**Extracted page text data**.
:::::

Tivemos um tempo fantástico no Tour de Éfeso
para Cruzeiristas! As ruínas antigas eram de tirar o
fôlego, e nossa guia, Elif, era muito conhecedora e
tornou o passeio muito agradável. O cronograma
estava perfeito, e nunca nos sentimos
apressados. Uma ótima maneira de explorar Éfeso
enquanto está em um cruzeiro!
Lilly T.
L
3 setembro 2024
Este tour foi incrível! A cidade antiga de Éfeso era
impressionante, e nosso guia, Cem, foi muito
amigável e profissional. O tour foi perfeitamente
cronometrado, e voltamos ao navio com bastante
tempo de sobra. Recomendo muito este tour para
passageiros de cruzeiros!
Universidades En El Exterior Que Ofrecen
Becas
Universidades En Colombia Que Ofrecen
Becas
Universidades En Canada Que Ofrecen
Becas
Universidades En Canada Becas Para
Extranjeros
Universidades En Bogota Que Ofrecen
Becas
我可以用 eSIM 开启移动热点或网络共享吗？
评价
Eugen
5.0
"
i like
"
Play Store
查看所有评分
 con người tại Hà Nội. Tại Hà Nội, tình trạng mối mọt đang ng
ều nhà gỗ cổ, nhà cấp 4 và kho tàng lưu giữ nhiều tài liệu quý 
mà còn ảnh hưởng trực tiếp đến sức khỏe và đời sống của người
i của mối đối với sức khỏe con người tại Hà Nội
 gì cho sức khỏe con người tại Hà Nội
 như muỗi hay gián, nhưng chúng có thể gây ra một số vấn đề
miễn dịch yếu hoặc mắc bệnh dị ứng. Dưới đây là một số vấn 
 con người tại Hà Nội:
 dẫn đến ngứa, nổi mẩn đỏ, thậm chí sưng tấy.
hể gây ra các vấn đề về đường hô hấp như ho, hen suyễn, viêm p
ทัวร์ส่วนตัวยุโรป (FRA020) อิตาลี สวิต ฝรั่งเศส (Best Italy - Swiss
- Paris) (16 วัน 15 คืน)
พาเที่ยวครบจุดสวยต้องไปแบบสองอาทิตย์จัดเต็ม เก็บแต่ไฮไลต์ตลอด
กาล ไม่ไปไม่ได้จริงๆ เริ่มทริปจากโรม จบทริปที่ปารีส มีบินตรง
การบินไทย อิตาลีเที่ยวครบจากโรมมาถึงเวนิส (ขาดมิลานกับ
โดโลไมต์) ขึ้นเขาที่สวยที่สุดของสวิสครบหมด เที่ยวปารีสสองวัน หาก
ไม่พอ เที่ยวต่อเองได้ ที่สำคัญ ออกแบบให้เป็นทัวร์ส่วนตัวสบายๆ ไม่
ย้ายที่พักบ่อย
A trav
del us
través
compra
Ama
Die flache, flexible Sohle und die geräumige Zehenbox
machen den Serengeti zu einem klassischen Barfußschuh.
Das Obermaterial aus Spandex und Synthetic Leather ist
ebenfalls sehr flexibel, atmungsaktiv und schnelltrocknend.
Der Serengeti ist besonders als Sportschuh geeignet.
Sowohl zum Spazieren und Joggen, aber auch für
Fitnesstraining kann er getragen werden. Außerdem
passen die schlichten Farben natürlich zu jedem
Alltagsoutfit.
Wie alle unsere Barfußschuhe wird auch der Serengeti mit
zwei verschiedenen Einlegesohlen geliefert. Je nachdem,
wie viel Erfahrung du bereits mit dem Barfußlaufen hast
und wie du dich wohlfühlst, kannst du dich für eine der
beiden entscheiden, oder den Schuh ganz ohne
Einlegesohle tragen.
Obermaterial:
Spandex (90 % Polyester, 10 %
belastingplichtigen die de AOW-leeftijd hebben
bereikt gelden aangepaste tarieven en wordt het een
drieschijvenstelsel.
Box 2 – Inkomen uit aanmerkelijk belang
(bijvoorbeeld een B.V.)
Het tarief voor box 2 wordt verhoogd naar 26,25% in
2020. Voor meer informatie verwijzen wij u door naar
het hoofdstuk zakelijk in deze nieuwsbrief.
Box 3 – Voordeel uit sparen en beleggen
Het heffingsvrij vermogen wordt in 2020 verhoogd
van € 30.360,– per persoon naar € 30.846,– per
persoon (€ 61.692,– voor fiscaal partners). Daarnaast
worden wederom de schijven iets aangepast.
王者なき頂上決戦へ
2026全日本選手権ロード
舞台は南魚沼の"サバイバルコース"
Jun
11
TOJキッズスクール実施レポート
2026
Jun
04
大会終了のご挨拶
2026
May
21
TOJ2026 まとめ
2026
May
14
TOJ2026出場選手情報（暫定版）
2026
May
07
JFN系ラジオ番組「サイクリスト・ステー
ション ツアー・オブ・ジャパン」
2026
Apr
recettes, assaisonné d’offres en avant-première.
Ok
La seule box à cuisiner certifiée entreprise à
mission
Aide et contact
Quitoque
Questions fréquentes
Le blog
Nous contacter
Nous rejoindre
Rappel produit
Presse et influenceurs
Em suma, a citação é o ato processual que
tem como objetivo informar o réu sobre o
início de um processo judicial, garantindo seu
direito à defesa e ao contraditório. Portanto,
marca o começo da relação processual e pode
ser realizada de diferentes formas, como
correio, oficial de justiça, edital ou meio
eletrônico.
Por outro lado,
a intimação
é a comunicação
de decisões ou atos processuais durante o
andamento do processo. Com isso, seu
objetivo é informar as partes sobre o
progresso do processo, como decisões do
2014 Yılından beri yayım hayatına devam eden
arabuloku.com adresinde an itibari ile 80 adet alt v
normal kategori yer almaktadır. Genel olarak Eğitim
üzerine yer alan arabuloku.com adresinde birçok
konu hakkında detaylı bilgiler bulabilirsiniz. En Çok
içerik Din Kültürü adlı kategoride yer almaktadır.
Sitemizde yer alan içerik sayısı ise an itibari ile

:::::

**Task directions**. Write the records out once more. Change nothing.

**Answer**.
Tivemos um tempo fantástico no Tour de Éfeso
para Cruzeiristas! As ruínas antigas eram de tirar o
fôlego, e nossa guia, Elif, era muito conhecedora e
tornou o passeio muito agradável. O cronograma
estava perfeito, e nunca nos sentimos
apressados. Uma ótima maneira de explorar Éfeso
enquanto está em um cruzeiro!
Lilly T.
L
3 setembro 2024
Este tour foi incrível! A cidade antiga de Éfeso era
impressionante, e nosso guia, Cem, foi muito
amigável e profissional. O tour foi perfeitamente
cronometrado, e voltamos ao navio com bastante
tempo de sobra. Recomendo muito este tour para
passageiros de cruzeiros!
Universidades En El Exterior Que Ofrecen
Becas
Universidades En Colombia Que Ofrecen
Becas
Universidades En Canada Que Ofrecen
Becas
Universidades En Canada Becas Para
Extranjeros
Universidades En Bogota Que Ofrecen
Becas
我可以用 eSIM 开启移动热点或网络共享吗？
评价
Eugen
5.0
"
i like
"
Play Store
查看所有评分
 con người tại Hà Nội. Tại Hà Nội, tình trạng mối mọt đang ng
ều nhà gỗ cổ, nhà cấp 4 và kho tàng lưu giữ nhiều tài liệu quý 
mà còn ảnh hưởng trực tiếp đến sức khỏe và đời sống của người
i của mối đối với sức khỏe con người tại Hà Nội
 gì cho sức khỏe con người tại Hà Nội
 như muỗi hay gián, nhưng chúng có thể gây ra một số vấn đề
miễn dịch yếu hoặc mắc bệnh dị ứng. Dưới đây là một số vấn 
 con người tại Hà Nội:
 dẫn đến ngứa, nổi mẩn đỏ, thậm chí sưng tấy.
hể gây ra các vấn đề về đường hô hấp như ho, hen suyễn, viêm p
ทัวร์ส่วนตัวยุโรป (FRA020) อิตาลี สวิต ฝรั่งเศส (Best Italy - Swiss
- Paris) (16 วัน 15 คืน)
พาเที่ยวครบจุดสวยต้องไปแบบสองอาทิตย์จัดเต็ม เก็บแต่ไฮไลต์ตลอด
กาล ไม่ไปไม่ได้จริงๆ เริ่มทริปจากโรม จบทริปที่ปารีส มีบินตรง
การบินไทย อิตาลีเที่ยวครบจากโรมมาถึงเวนิส (ขาดมิลานกับ
โดโลไมต์) ขึ้นเขาที่สวยที่สุดของสวิสครบหมด เที่ยวปารีสสองวัน หาก
ไม่พอ เที่ยวต่อเองได้ ที่สำคัญ ออกแบบให้เป็นทัวร์ส่วนตัวสบายๆ ไม่
ย้ายที่พักบ่อย
A trav
del us
través
compra
Ama
Die flache, flexible Sohle und die geräumige Zehenbox
machen den Serengeti zu einem klassischen Barfußschuh.
Das Obermaterial aus Spandex und Synthetic Leather ist
ebenfalls sehr flexibel, atmungsaktiv und schnelltrocknend.
Der Serengeti ist besonders als Sportschuh geeignet.
Sowohl zum Spazieren und Joggen, aber auch für
Fitnesstraining kann er getragen werden. Außerdem
passen die schlichten Farben natürlich zu jedem
Alltagsoutfit.
Wie alle unsere Barfußschuhe wird auch der Serengeti mit
zwei verschiedenen Einlegesohlen geliefert. Je nachdem,
wie viel Erfahrung du bereits mit dem Barfußlaufen hast
und wie du dich wohlfühlst, kannst du dich für eine der
beiden entscheiden, oder den Schuh ganz ohne
Einlegesohle tragen.
Obermaterial:
Spandex (90 % Polyester, 10 %
belastingplichtigen die de AOW-leeftijd hebben
bereikt gelden aangepaste tarieven en wordt het een
drieschijvenstelsel.
Box 2 – Inkomen uit aanmerkelijk belang
(bijvoorbeeld een B.V.)
Het tarief voor box 2 wordt verhoogd naar 26,25% in
2020. Voor meer informatie verwijzen wij u door naar
het hoofdstuk zakelijk in deze nieuwsbrief.
Box 3 – Voordeel uit sparen en beleggen
Het heffingsvrij vermogen wordt in 2020 verhoogd
van € 30.360,– per persoon naar € 30.846,– per
persoon (€ 61.692,– voor fiscaal partners). Daarnaast
worden wederom de schijven iets aangepast.
王者なき頂上決戦へ
2026全日本選手権ロード
舞台は南魚沼の"サバイバルコース"
Jun
11
TOJキッズスクール実施レポート
2026
Jun
04
大会終了のご挨拶
2026
May
21
TOJ2026 まとめ
2026
May
14
TOJ2026出場選手情報（暫定版）
2026
May
07
JFN系ラジオ番組「サイクリスト・ステー
ション ツアー・オブ・ジャパン」
2026
Apr
recettes, assaisonné d’offres en avant-première.
Ok
La seule box à cuisiner certifiée entreprise à
mission
Aide et contact
Quitoque
Questions fréquentes
Le blog
Nous contacter
Nous rejoindre
Rappel produit
Presse et influenceurs
Em suma, a citação é o ato processual que
tem como objetivo informar o réu sobre o
início de um processo judicial, garantindo seu
direito à defesa e ao contraditório. Portanto,
marca o começo da relação processual e pode
ser realizada de diferentes formas, como
correio, oficial de justiça, edital ou meio
eletrônico.
Por outro lado,
a intimação
é a comunicação
de decisões ou atos processuais durante o
andamento do processo. Com isso, seu
objetivo é informar as partes sobre o
progresso do processo, como decisões do
2014 Yılından beri yayım hayatına devam eden
arabuloku.com adresinde an itibari ile 80 adet alt v
normal kategori yer almaktadır. Genel olarak Eğitim
üzerine yer alan arabuloku.com adresinde birçok
konu hakkında detaylı bilgiler bulabilirsiniz. En Çok
içerik Din Kültürü adlı kategoride yer almaktadır.
Sitemizde yer alan içerik sayısı ise an itibari ile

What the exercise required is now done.